Parolles in Love's Labours Won was doubtless a gay and purely farcical figure—the first slight sketch for Falstaff. Coming after Falstaff, he necessarily seems a weak repetition; but this is no fault of the poet's. Still, it is very plain that in the re-writing Shakespeare's attempt at gaiety missed fire. His frame of mind was too serious; the view of the subject from the moral standpoint displaces and excludes pure pleasure in its comicality. Parolles, who has Falstaff's vices without a gleam of his genius, brings anything but unmixed merriment in his train. The poet is at pains to impress on us the lesson we ought to learn from Parolles's self-stultification, and the shame that attends on his misdeeds. Thus the Second Lord (iv. 3), speaking of the rascality he displays in his outpourings when he is blindfolded, says—
"I will never trust a man again for keeping his sword clean, nor believe he can have everything in him by wearing his apparel neatly."
And Parolles himself says when his effrontery is crushed (iv. 3)—
"If my heart were great,
'Twould burst at this. Captain I'll be no more;
But I will eat and drink, and sleep as soft
As captain shall: simply the thing I am
Shall make me live. Who knows himself a braggart,
Let him fear this; for it will come to pass
That every braggart shall be found an ass"
The other comic figure, the Clown, witty as he is, has not the serene gaiety of the earlier comedies. He speaks here and there, as already noted ([p. 49]), in the youthfully whimsical style of the earliest comedies; but as a humoristic house-fool he does not rank with such a sylvan fool as Touchstone, a creation of a few years earlier, nor with the musical court-fool in Twelfth Night.

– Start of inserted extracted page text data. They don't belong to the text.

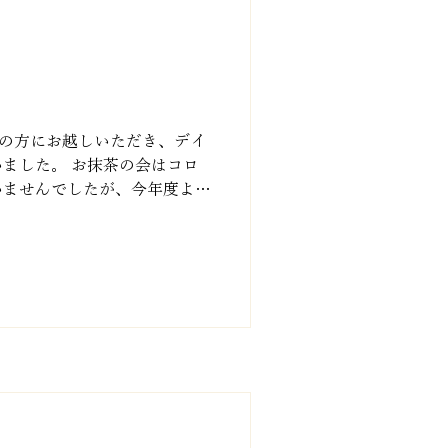
アの方にお越しいただき、デイ
ました。 お抹茶の会はコロ
いませんでしたが、今年度より
道具を使ってお茶をたててい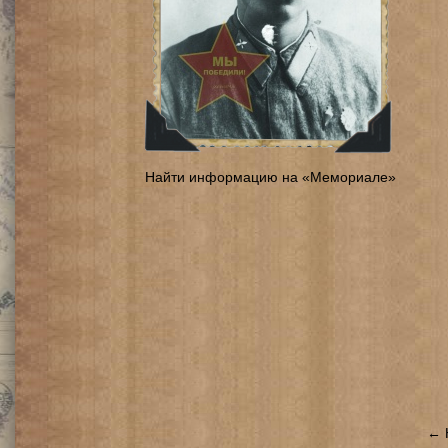
Найти информацию на «Мемориале»
← 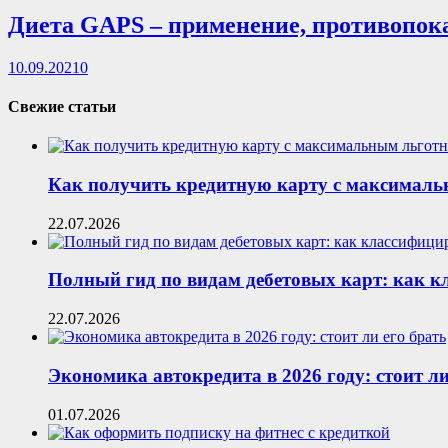
Диета GAPS – применение, противопок
10.09.2021
0
Свежие статьи
Как получить кредитную карту с максималь
22.07.2026
Полный гид по видам дебетовых карт: как 
22.07.2026
Экономика автокредита в 2026 году: стоит ли
01.07.2026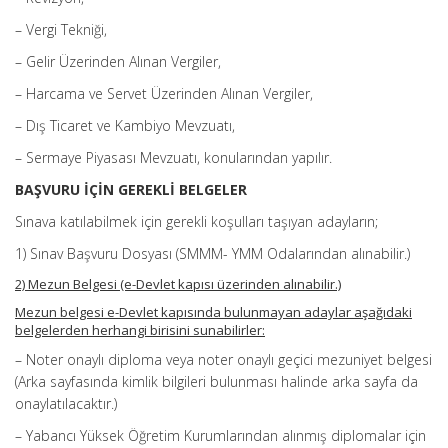
– Vergi Tekniği,
– Gelir Üzerinden Alınan Vergiler,
– Harcama ve Servet Üzerinden Alınan Vergiler,
– Dış Ticaret ve Kambiyo Mevzuatı,
– Sermaye Piyasası Mevzuatı, konularından yapılır.
BAŞVURU İÇİN GEREKLİ BELGELER
Sınava katılabilmek için gerekli koşulları taşıyan adayların;
1) Sınav Başvuru Dosyası (SMMM- YMM Odalarından alınabilir.)
2) Mezun Belgesi (e-Devlet kapısı üzerinden alınabilir.)
Mezun belgesi e-Devlet kapısında bulunmayan adaylar aşağıdaki
belgelerden herhangi birisini sunabilirler:
– Noter onaylı diploma veya noter onaylı geçici mezuniyet belgesi
(Arka sayfasında kimlik bilgileri bulunması halinde arka sayfa da
onaylatılacaktır.)
– Yabancı Yüksek Öğretim Kurumlarından alınmış diplomalar için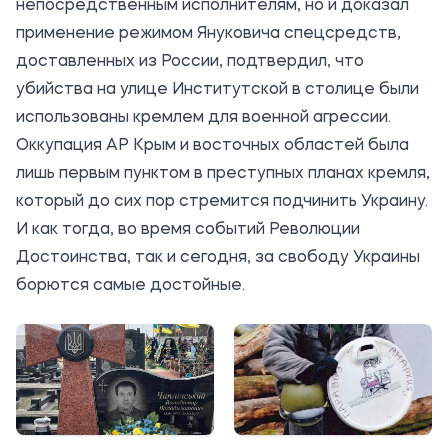
непосредственным исполнителям, но и доказал
применение режимом Януковича спецсредств,
доставленных из России, подтвердил, что
убийства на улице Институтской в столице были
использованы кремлем для военной агрессии.
Оккупация АР Крым и восточных областей была
лишь первым пунктом в преступных планах кремля,
который до сих пор стремится подчинить Украину.
И как тогда, во время событий Революции
Достоинства, так и сегодня, за свободу Украины
борются самые достойные.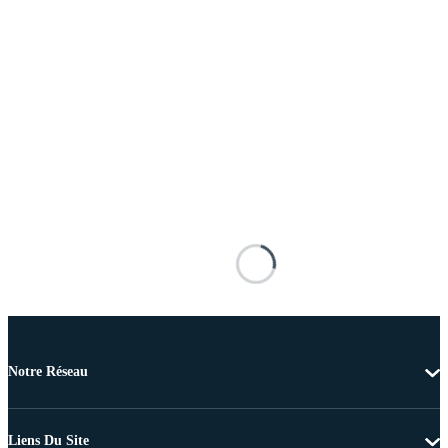
Notre Réseau
Liens Du Site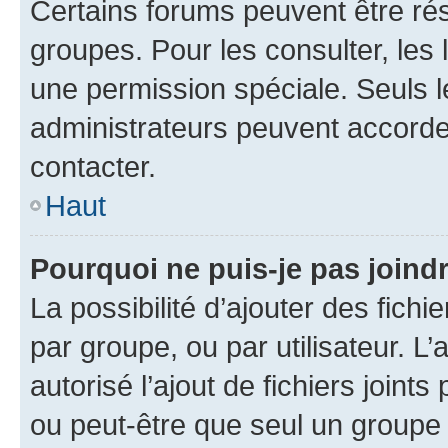
Certains forums peuvent être rés
groupes. Pour les consulter, les l
une permission spéciale. Seuls 
administrateurs peuvent accorde
contacter.
Haut
Pourquoi ne puis-je pas joind
La possibilité d’ajouter des fichi
par groupe, ou par utilisateur. L
autorisé l’ajout de fichiers joint
ou peut-être que seul un groupe 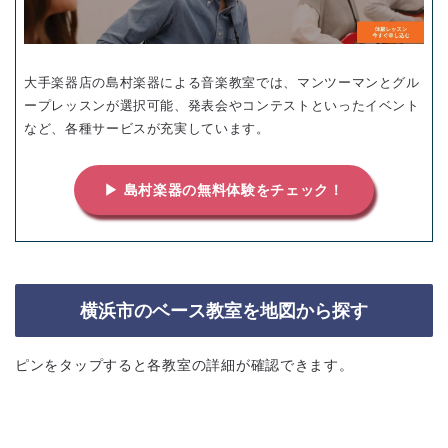
大手楽器店の島村楽器による音楽教室では、マンツーマンとグル
ープレッスンが選択可能、発表会やコンテストといったイベント
など、各種サービスが充実しています。
▶ 島村楽器の無料体験をチェック！
横浜市のベース教室を地図から探す
ピンをタップすると各教室の詳細が確認できます。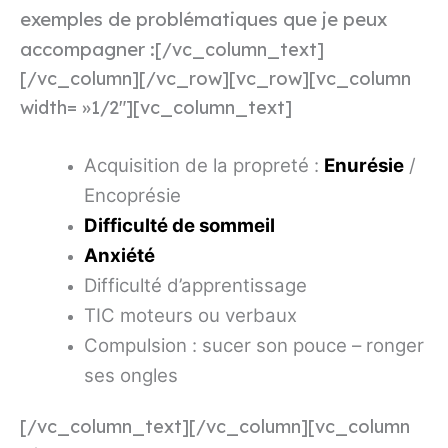
exemples de problématiques que je peux
accompagner :
[/vc_column_text]
[/vc_column][/vc_row][vc_row][vc_column
width= »1/2″][vc_column_text]
Acquisition de la propreté :
Enurésie
/
Encoprésie
Difficulté de sommeil
Anxiété
Difficulté d’apprentissage
TIC moteurs ou verbaux
Compulsion : sucer son pouce – ronger
ses ongles
[/vc_column_text][/vc_column][vc_column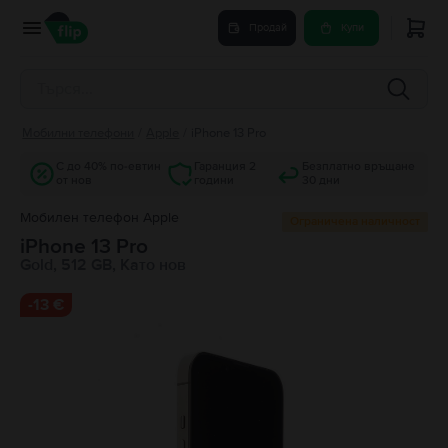
Продай
Купи
Мобилни телефони
/
Apple
/
iPhone 13 Pro
С до 40% по-евтин
Гаранция 2
Безплатно връщане
от нов
години
30 дни
Мобилен телефон Apple
Ограничена наличност
iPhone 13 Pro
Gold, 512 GB, Като нов
-
13 €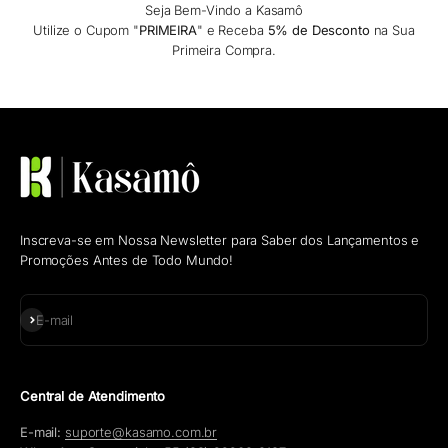
Seja Bem-Vindo a Kasamô
Utilize o Cupom "
PRIMEIRA
" e Receba
5% de Desconto
na Sua
Primeira Compra.
Inscreva-se em Nossa Newsletter para Saber dos Lançamentos e
Promoções Antes de Todo Mundo!
Assinar
E-mail
Central de Atendimento
E-mail:
suporte@kasamo.com.br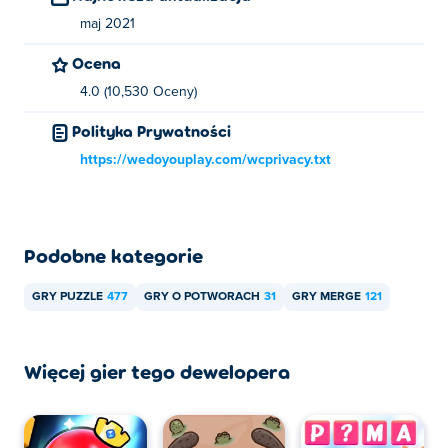
maj 2021
Ocena
4.0 (10,530 Oceny)
Polityka Prywatności
https://wedoyouplay.com/wcprivacy.txt
Podobne kategorie
GRY PUZZLE
477
GRY O POTWORACH
31
GRY MERGE
121
Więcej gier tego dewelopera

A single passage in All's Well that Ends Well has always struck me as having a certain personal note. It is one of those which were quite evidently added at the time of the re-writing. The King is speaking of Bertram's deceased father, and quotes his words (i. 2)—
"'Let me not live,'—
Thus his good melancholy oft began,
On the catastrophe and heel of pastime,
When it was out,—'Let me not live,' quoth he,
'After my flame lacks oil, to be the snuff
Of younger spirits, whose apprehensive senses
All but new things disdain.'...
This he wish'd:
I, after him, do after him wish too."
A courtier objects to this despondent utterance—
"You are lov'd, sir;
They that least lend it you shall lack you first."